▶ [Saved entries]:
+-------+

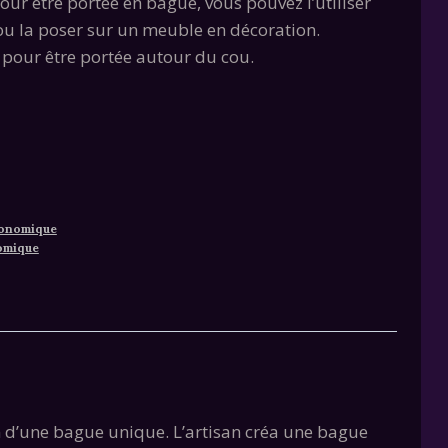
ur être portée en bague, vous pouvez l’utiliser
u la poser sur un meuble en décoration.
 pour être portée autour du cou.
lternative:
ronomique
omique
ion d’une bague unique. L’artisan créa une bague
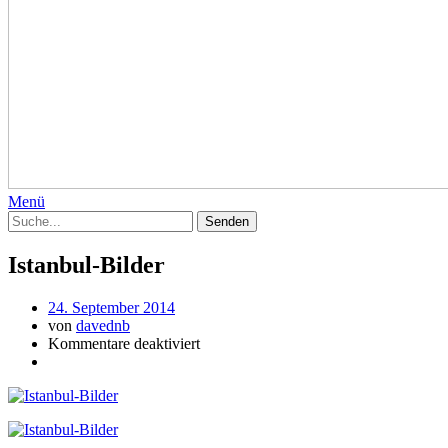
Menü
Istanbul-Bilder
24. September 2014
von
davednb
Kommentare deaktiviert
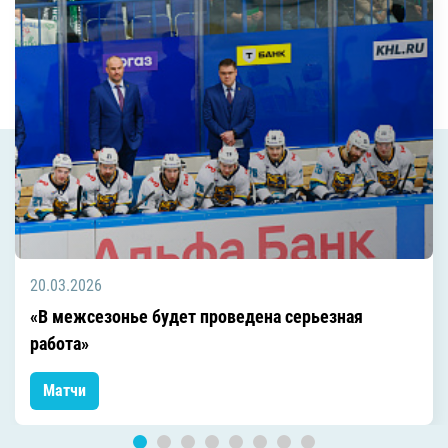
20.03.2026
«В межсезонье будет проведена серьезная
работа»
Матчи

+-------+

▶ [Work request]: In the records above, find every line with the word "portée" and copy it.

▶ [Finished task]:
ur être portée en bague, vous pouvez l’utiliser
 pour être portée autour du cou.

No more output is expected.